On the freenas side I've only assigned it an IP and added the MTU 9014 to match the PC NIC.  Under tunables I followed the 45 drives.

Kern.ipc.maxsockbuf 1677216 sysctl

net.inet.ip.intr_queue_maxlen 2048 sysctl
net.inet.tcp.recbuf_inc 524288 sysctl
net.inet.tcp.recvbuf_max 16777216 sysctl
net.inet.tcp.recvspace 4194304 sysctl
net.inet.tcp.sendbuf_inc 32768 sysct
net.inet.tcp.sendbuf_max 16777216 sysctl
net.inet.tcp.sendspace 2097152 sysctl
net.route.netisr_maxqlen 2048 sysctl
 
I've also bound SMB to the 10gig network interface
 
I just don't get why these read speeds are so terrible (By the way I'm only accessing with one client on windows 10 pro).
 
 
 
Link to comment
Share on other sites

Link to post
Share on other sites

5 minutes ago, Strikermed said:

I've also bound SMB to the 10gig network interface

Your above testing is all using SMB and not iSCSI or NFS?

 

6 minutes ago, Strikermed said:

Why am I getting better writes than reads? 

Write caching, Async I/O vs Sync I/O. Operating systems cache writes, that includes Windows, as well as ZFS having some caching of it's own going on but that can depend on configuration etc.

 

Quote

To cut a long story short, an operating system often buffers write operations in the main memory, if the files are opened in asynchronous mode. This is not to be confused with ZFS’ actual write cache, ZIL.

https://linuxhint.com/configuring-zfs-cache/

 

Before diving in to potential SAMBA performance tuning create a ram disk and create a new pool from that, do some testing as see what you can get.

Link to comment
Share on other sites

Link to post
Share on other sites

3 hours ago, Strikermed said:

But when it comes to real world tests I'm getting terrible reads (230MB/s to 300MB/s) and my writes hold stead hovering just above 400MB/s.  This just doesn't make any sense to me. 

Can the local PC you're copying stuff to from the NAS actually handle writing to its own storage at such high speeds? I mean, even if the NAS could supply you with the full 1GB/s speeds, you're still limited by your local PC's storage-performance! It can read faster from its own local storage than write to, so that's why you're getting faster transfers when reading from the local PC and writing to the NAS than the other way around!

Hand, n. A singular instrument worn at the end of the human arm and commonly thrust into somebody’s pocket.

Link to comment
Share on other sites

Link to post
Share on other sites

3 hours ago, leadeater said:

Write caching, Async I/O vs Sync I/O. Operating systems cache writes, that includes Windows, as well as ZFS having some caching of it's own going on but that can depend on configuration etc.
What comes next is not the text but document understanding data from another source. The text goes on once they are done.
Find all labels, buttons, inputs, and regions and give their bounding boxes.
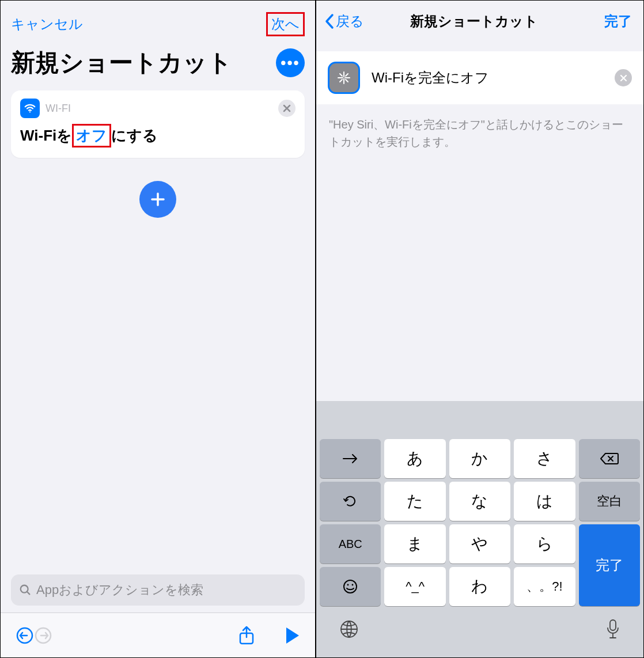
- svg-point-7: [352, 584, 354, 586]
- keyboard-grid: あ か さ た な は 空白 ABC ま や ら 完了 ^_^: [316, 436, 643, 610]
- key-ha[interactable]: は: [514, 482, 575, 521]
- next-button[interactable]: 次へ: [266, 12, 305, 36]
- key-backspace[interactable]: [579, 439, 640, 478]
- add-action-button[interactable]: [139, 181, 176, 218]
- action-card: WI-FI Wi-Fiを オフ にする: [11, 90, 305, 158]
- key-a[interactable]: あ: [384, 439, 445, 478]
- sparkle-icon: [335, 69, 353, 86]
- close-icon: [283, 104, 291, 112]
- svg-point-5: [344, 580, 357, 593]
- action-card-header: WI-FI: [20, 99, 296, 118]
- plus-icon: [149, 191, 166, 208]
- backspace-icon: [600, 452, 619, 466]
- toolbar: [1, 612, 315, 657]
- key-next-candidate[interactable]: [320, 439, 381, 478]
- action-app-label: WI-FI: [46, 103, 278, 115]
- svg-point-0: [29, 111, 31, 112]
- nav-title: 新規ショートカット: [347, 12, 601, 31]
- key-wa[interactable]: わ: [449, 567, 510, 606]
- key-sa[interactable]: さ: [514, 439, 575, 478]
- right-screen: 戻る 新規ショートカット 完了 "Hey Siri、Wi-Fiを完全にオフ"と話…: [316, 0, 644, 658]
- svg-rect-9: [610, 620, 616, 630]
- key-return[interactable]: 完了: [579, 524, 640, 606]
- share-icon: [238, 625, 255, 646]
- wifi-icon: [20, 99, 40, 118]
- done-button[interactable]: 完了: [601, 11, 635, 32]
- svg-point-6: [347, 584, 349, 586]
- arrow-right-icon: [342, 453, 359, 464]
- key-ta[interactable]: た: [384, 482, 445, 521]
- key-ma[interactable]: ま: [384, 524, 445, 564]
- key-ya[interactable]: や: [449, 524, 510, 564]
- more-button[interactable]: •••: [276, 48, 305, 77]
- clear-name-button[interactable]: [615, 69, 632, 86]
- key-ka[interactable]: か: [449, 439, 510, 478]
- search-icon: [19, 584, 32, 596]
- undo-icon: [342, 493, 358, 509]
- chevron-left-icon: [324, 13, 335, 29]
- run-button[interactable]: [284, 626, 300, 645]
- key-punct[interactable]: 、。?!: [514, 567, 575, 606]
- globe-button[interactable]: [339, 619, 359, 641]
- action-text-post: にする: [111, 126, 158, 146]
- share-button[interactable]: [238, 625, 255, 646]
- action-text-pre: Wi-Fiを: [20, 126, 72, 146]
- remove-action-button[interactable]: [278, 100, 296, 117]
- search-placeholder: Appおよびアクションを検索: [36, 581, 203, 599]
- action-toggle-value[interactable]: オフ: [72, 124, 111, 148]
- dictation-button[interactable]: [605, 619, 620, 641]
- key-undo[interactable]: [320, 482, 381, 521]
- nav-bar: キャンセル 次へ: [1, 1, 315, 42]
- shortcut-icon-button[interactable]: [328, 62, 360, 94]
- shortcut-name-row: [316, 51, 643, 104]
- key-abc[interactable]: ABC: [320, 524, 381, 564]
- page-title: 新規ショートカット: [11, 47, 276, 79]
- keyboard-bottom: [316, 610, 643, 657]
- redo-button[interactable]: [34, 626, 52, 645]
- key-na[interactable]: な: [449, 482, 510, 521]
- mic-icon: [605, 619, 620, 640]
- emoji-icon: [342, 578, 358, 595]
- ellipsis-icon: •••: [281, 54, 300, 72]
- play-icon: [284, 626, 300, 645]
- key-ra[interactable]: ら: [514, 524, 575, 564]
- key-space[interactable]: 空白: [579, 482, 640, 521]
- nav-bar: 戻る 新規ショートカット 完了: [316, 1, 643, 40]
- redo-icon: [34, 626, 52, 645]
- close-icon: [620, 74, 627, 82]
- undo-button[interactable]: [16, 626, 34, 645]
- key-kaomoji[interactable]: ^_^: [384, 567, 445, 606]
- cancel-button[interactable]: キャンセル: [11, 15, 83, 33]
- keyboard: あ か さ た な は 空白 ABC ま や ら 完了 ^_^: [316, 401, 643, 657]
- title-row: 新規ショートカット •••: [1, 42, 315, 90]
- globe-icon: [339, 619, 359, 639]
- siri-hint: "Hey Siri、Wi-Fiを完全にオフ"と話しかけるとこのショートカットを実…: [316, 104, 643, 162]
- left-screen: キャンセル 次へ 新規ショートカット ••• WI-FI Wi-Fiを オフ に…: [0, 0, 316, 658]
- undo-icon: [16, 626, 34, 645]
- search-input[interactable]: Appおよびアクションを検索: [11, 574, 305, 606]
- key-emoji[interactable]: [320, 567, 381, 606]
- shortcut-name-input[interactable]: [368, 67, 609, 88]
- action-text: Wi-Fiを オフ にする: [20, 124, 296, 148]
No, his local PC's storage just can't handle those write-speeds.

Hand, n. A singular instrument worn at the end of the human arm and commonly thrust into somebody’s pocket.

Link to comment
Share on other sites

Link to post
Share on other sites

1 minute ago, WereCatf said:

No, his local PC's storage just can't handle those write-speeds.

Extremely unlikely considering the client side is a 5 SSD array. The RAIDZ3 having slow write would make sense but it's got better writes than reads. I can assure you though Windows does write cache, when you copy a large file and explorer finishes watch the disk tab on Resource Monitor it'll still be either writing and/or reading depending on where you copied the data too.

Link to comment
Share on other sites

Link to post
Share on other sites

Just now, leadeater said:

Extremely unlikely considering the client side is a 5 SSD array.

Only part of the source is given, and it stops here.